= Anne Libby =

American sculptor and installation artist

Anne Libby (born 1987, Los Angeles, California) is an American sculptor and installation artist. Her practice reimagines urban and industrial detritus, such as curtain wall glass, circuit boards, venetian blinds, and plywood, into abstract, architectonic sculptures and wall‑works . Her work has been reviewed in Mousse Magazine, Artforum, Art in America, and appeared in Architectural Digest among other publications.

== Early life ==
Libby was born in Los Angeles in 1987 and continues to live and work there. She earned a Bachelor of Fine Arts from the Rhode Island School of Design in 2009 and a Master of Fine Arts in Sculpture from Bard College's Milton Avery Graduate School of the Arts in 2017.

== Exhibitions ==
Libby is represented internationally by some contemporary art galleries. In New York, she is represented by Magenta Plains, where she has held multiple solo exhibitions since 2018, including Inner Green Echo (2023) and The Golden Door (2018). In Los Angeles, she is represented by Night Gallery, which has hosted several of her solo and collaborative exhibitions since 2015, most recently Even Odd (2025) and Rib Erosion (2023). In Europe, she has exhibited with Soft Opening in London and Ribordy Thetaz in Geneva.

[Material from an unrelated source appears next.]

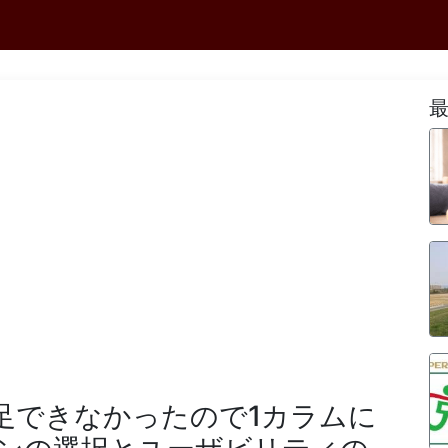
満足できなかったので1カラムに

== Selected solo and two-person exhibitions ==

- 2025 – Even Odd, Night Gallery, Los Angeles, USA
- 2023 – Inner Green Echo, Magenta Plains, New York, USA
- 2023 – Rib Erosion, with Anna Rosen, Night Gallery, Los Angeles, USA
- 2021 – See Me So, Night Gallery, Los Angeles, USA
- 2020 – Dilated Sky, Soft Opening, London, UK
- 2019 – Form Constant, Ribordy Thetaz, Geneva, Switzerland
- 2018 – The Golden Door, Magenta Plains, New York, USA
- 2016 – Earthflash, Night Gallery, Los Angeles, USA

== Reception ==
Her work has received critical attention. In Artforum, Abraham Adams selected her 2018 exhibition Earthflash at Night Gallery as a Critic's Pick, highlighting its material rigor and formal restraint. In Art in America, reviewer Liz Hirsch reflected on Libby's 2021 presentation at Various Small Fires, describing it as a subtle interplay between architectural form and corporeal presence.

Writing in Mousse Magazine in October 2020, Philipp Hindahl remarked that Libby's work "makes levels of reality meet in a hallucinatory way," drawing visual analogies to late-capitalist architecture through strategies of disruption and mimicry.